Movies

When a Horse Isn’t Just a Horse

Zoo’s lyrical reflection on bestiality.

Zoo

What is our proper relationship with animals? Do we own them? Should we eat them? The human/animal relationship is an ethically ambiguous one, and neither the law nor the democratic model of individual rights has yet managed to get it quite right. The notion that animals are mere property rings false: Even to the least pet-friendly among us, it’s obvious that animals are capable of experience, suffering, and, in some circumstances, love. But can we ignore the fact that they are also furry, speechless beings that are routinely bred, bought, and sold en masse as a source of food, labor, or, if they’re lucky, companionship?

Whatever our rapport with the animal kingdom ought to be, most people would agree that it shouldn’t resemble an affair known as the Enumclaw Horse-Sex Incident, in which a Boeing engineer named Kenneth Pinyan died of a perforated colon after having sex with a stallion. Yet Zoo, a new semidocumentary film directed by Robinson Devor (The Woman Chaser, Police Beat) manages to take this tabloid-ready incident and turn it into a lyrical reflection on nature and longing. You walk into Zoo bracing yourself for “extreme” imagery (a graphic videotape of the real-life sex act circulated widely on the Internet after this story broke in 2005). But this footage of human/equine sex is only obliquely glimpsed at one moment, late in the film. Instead, Devor focuses on the lives of a collective of zoophilic men, including Pinyan, who found one another online in the early 2000s and began meeting at a farm in rural Washington state for communal weekends that were almost like family gatherings: “[O]ne Thanksgiving, we made a turkey anda ham,” an interviewee recalls fondly. Then, presumably, they went out to the barn and filmed each other being mounted by horses. And I thought my family was weird.

In a culture where NAMBLA is a familiar (if reviled) household name and incest the salacious secret at the heart of countless Lifetime movies-of-the-week, bestiality remains one of the last truly unspeakable frontiers of aberration. Many of the subjects Devor interviewed refused to appear on camera, but at least two brave souls—a member of the zoophilia group who goes by the name Coyote, and Jenny Edwards, the horse rescuer who came to remove the stallion after Pinyan’s death—agreed to show their faces. Other members of the zoophile group, including Pinyan himself (who was known to his fellow “zoos” only by his pseudonym, Mr. Hands) are played by actors in surprisingly noncheesy re-enactments (think Errol Morris, not America’s Most Wanted). The men blend mixed drinks and watch old footage of the moon landing on TV; they seem like odd, lonely people, ill-suited for human interaction, perhaps, but far from evil or insane.
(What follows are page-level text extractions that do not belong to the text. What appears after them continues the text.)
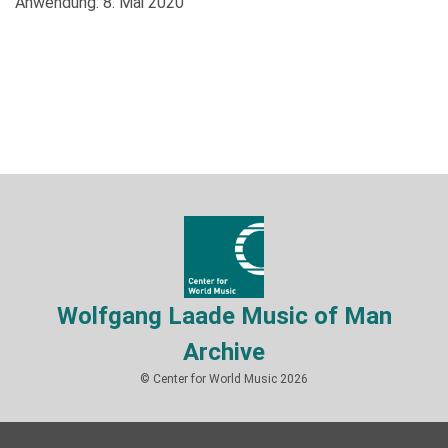
Anwendung: 8. Mai 2020
Wolfgang Laade Music of Man
Archive
© Center for World Music 2026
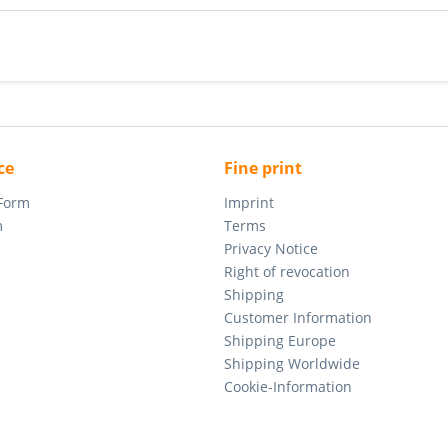
ce
Fine print
 Form
Imprint
m
Terms
Privacy Notice
Right of revocation
Shipping
Customer Information
Shipping Europe
Shipping Worldwide
Cookie-Information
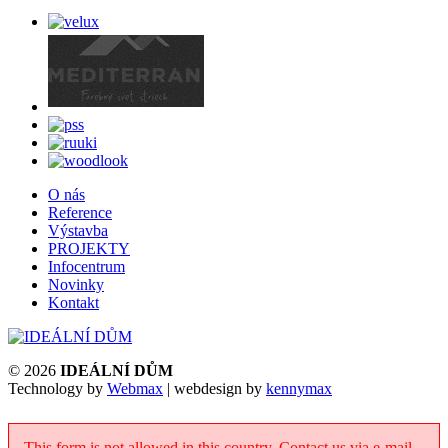
O nás
Reference
Výstavba
PROJEKTY
Infocentrum
Novinky
Kontakt
© 2026
IDEÁLNÍ DŮM
Technology by
Webmax
| webdesign by
kennymax
This form is not allowed in this country. Contact us via e-mail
Devor, who cites Tarkovsky and Resnais among his influences, eschews the conventional talking-head interview in favor of an allusive, poetic visual style, layering voiceover with Paul Matthew Moore’s moody (if occasionally intrusive) piano score and gorgeous 16 mm images of the landscape around Enumclaw: ripe blackberries on the vine, apple orchards at night, an empty stable. It would have been easy to focus on the eroticism of horses, who, let’s face it, are beautiful creatures to look at even for the nonzoophilically inclined, but Devor shows the animals only sparingly. For him, what’s most interesting is what the horses represent to the men who (gulp) love them: the wildness and purity of nature itself.
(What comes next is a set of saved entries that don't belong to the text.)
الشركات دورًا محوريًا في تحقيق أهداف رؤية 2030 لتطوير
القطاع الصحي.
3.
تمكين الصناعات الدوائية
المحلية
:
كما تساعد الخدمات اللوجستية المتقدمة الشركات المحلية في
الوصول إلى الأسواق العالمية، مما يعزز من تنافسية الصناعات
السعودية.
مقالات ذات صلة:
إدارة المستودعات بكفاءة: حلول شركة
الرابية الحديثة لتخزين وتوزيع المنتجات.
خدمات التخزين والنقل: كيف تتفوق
“It has no idea who Tolstoy is,” observes one zoophile, trying to explain the appeal of “mammal-to-mammal” communication. “It’s not going to ask you about the latest Madonna album. … [I]t has its own world, a very simple, plain world.” This ode to the simplicity and innocence of animals will resonate with anyone who’s ever confided in their dog. But the obvious rejoinder is, doesn’t sexualizing the animal then violate and exploit that very innocence? Not according to the zoos, one of whom characterizes horses as “intelligent beings” that are “happy to participate. “They’re hittin’ on you,” declares another, in a shifting of responsibility that can’t help but recall the defensive protestations of some pedophiles. Then again, as Rush Limbaugh notes in a strangely decontextualized excerpt from his radio show, it would be hard to construe the stallion in the Enumclaw video as anything but consenting. The question of whether animals can consent to sex with humans is a tricky one; it might be more accurate to say that, given their instinctual drives, they can’t not consent, which may represent just as much of a deprivation of liberty. But what does liberty mean for a horse?
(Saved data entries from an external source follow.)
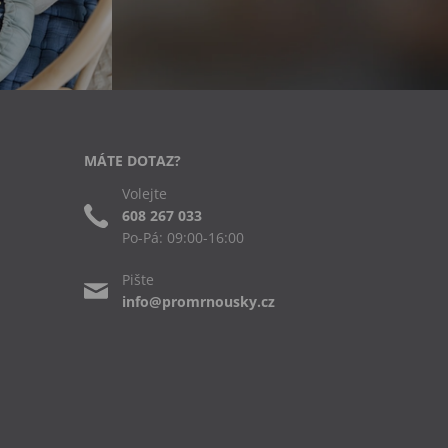
MÁTE DOTAZ?
Volejte
608 267 033
Po-Pá: 09:00-16:00
Pište
info@promrnousky.cz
Because bestiality wasn’t illegal in Washington state at the time of the incident, no charges were filed against the surviving members of the Enumclaw group. But since (and because of) Pinyan’s death, new laws have been enacted making sex with animals a felony in the state. Zoo is hardly a brief on behalf of the practice, but it does treat those who engage in it as something more than just contemptible freaks. Jenny Edwards, the animal worker who rescued Strut the stallion from his sexual bondage (only to have him gelded that very night) ends the movie with a reflection on zoophilia that viewers of Zoo may come to share: “I don’t know how I feel about that, but I’m right on the edge of being able to understand it.”